Maroc : la CAN génère 100 000 emplois et booste la croissance au-delà de 4,5 %
© Youssef Loulidi Source: APSelon le ministre marocain de l’Industrie et du Commerce, Ryad Mezzour, l’organisation de la CAN 2025 a généré des retombées économiques majeures pour le Royaume. Croissance accélérée, créations d’emplois, modernisation des infrastructures : Rabat y voit un accélérateur de développement et une répétition grandeur nature avant le Mondial.
Malgré la déception sportive en finale, le Maroc tire un bilan économique largement positif de la CAN 2025. Invité sur France 24 le 19 janvier, le ministre de l’Industrie et du Commerce, Ryad Mezzour, a souligné l’ampleur des bénéfices enregistrés par le pays hôte, qualifiant la compétition de « l’une des CAN les plus rentables de l’histoire », aussi bien pour la Confédération africaine de football (CAF) que pour le Maroc.
Selon les estimations officielles, chaque dirham investi dans le tournoi aurait généré un effet multiplicateur de 1,82 sur les revenus et les investissements. « Nous avons enregistré une accélération de la croissance, de la consommation et de la création d’emplois », a affirmé le ministre, évoquant près de 100 000 postes générés directement ou indirectement par l’événement. La croissance annuelle du pays aurait ainsi dépassé les 4,5 %, portée notamment par l’activité touristique, commerciale et logistique liée à la compétition.

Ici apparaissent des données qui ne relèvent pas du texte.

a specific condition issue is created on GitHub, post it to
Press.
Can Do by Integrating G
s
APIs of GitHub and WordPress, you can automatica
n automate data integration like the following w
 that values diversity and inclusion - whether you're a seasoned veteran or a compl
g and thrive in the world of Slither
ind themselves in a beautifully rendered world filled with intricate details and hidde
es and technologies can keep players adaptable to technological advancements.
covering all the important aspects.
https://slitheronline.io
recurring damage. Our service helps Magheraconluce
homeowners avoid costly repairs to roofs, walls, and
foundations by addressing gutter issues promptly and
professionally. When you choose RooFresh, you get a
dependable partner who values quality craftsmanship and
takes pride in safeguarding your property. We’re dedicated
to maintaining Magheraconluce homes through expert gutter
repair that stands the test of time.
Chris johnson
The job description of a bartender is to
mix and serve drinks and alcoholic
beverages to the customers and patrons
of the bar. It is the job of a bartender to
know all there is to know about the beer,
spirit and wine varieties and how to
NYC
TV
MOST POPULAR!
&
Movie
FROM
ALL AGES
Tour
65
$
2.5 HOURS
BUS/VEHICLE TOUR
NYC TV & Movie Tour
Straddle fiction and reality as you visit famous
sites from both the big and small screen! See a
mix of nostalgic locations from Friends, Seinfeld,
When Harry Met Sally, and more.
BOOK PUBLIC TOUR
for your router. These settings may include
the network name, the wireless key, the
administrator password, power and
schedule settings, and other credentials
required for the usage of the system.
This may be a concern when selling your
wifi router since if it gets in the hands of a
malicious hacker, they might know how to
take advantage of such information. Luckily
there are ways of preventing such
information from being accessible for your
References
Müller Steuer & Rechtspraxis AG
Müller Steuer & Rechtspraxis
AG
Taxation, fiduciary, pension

Un bond en avant pour les infrastructures
Au-delà des chiffres conjoncturels, le gouvernement marocain met en avant un héritage structurel. « En 24 mois, nous avons gagné une dizaine d’années de développement », assure Ryad Mezzour. Stades, routes, aéroports, réseau ferroviaire et transports urbains ont bénéficié d’investissements massifs, avec des retombées directes sur la mobilité, l’emploi et l’accès aux services publics.
Plus de 3 000 entreprises industrielles nationales ont été mobilisées pour les chantiers liés à la CAN. Le secteur du BTP, mais aussi les industries des matériaux, de l’équipement et des services, ont profité de cette dynamique. En parallèle, le commerce intérieur aurait connu une hausse de la consommation estimée entre 25 et 30 %, selon les premières données disponibles.
Pour Rabat, la CAN 2025 dépasse le cadre sportif. Elle s’inscrit dans une stratégie de préparation à la Coupe du monde 2030, que le Maroc coorganisera avec l’Espagne et le Portugal. « 80 % des investissements sportifs réalisés pour la CAN sont déjà rentabilisés », a indiqué le ministre, soulignant que les infrastructures mises en place serviront directement au rendez-vous mondial.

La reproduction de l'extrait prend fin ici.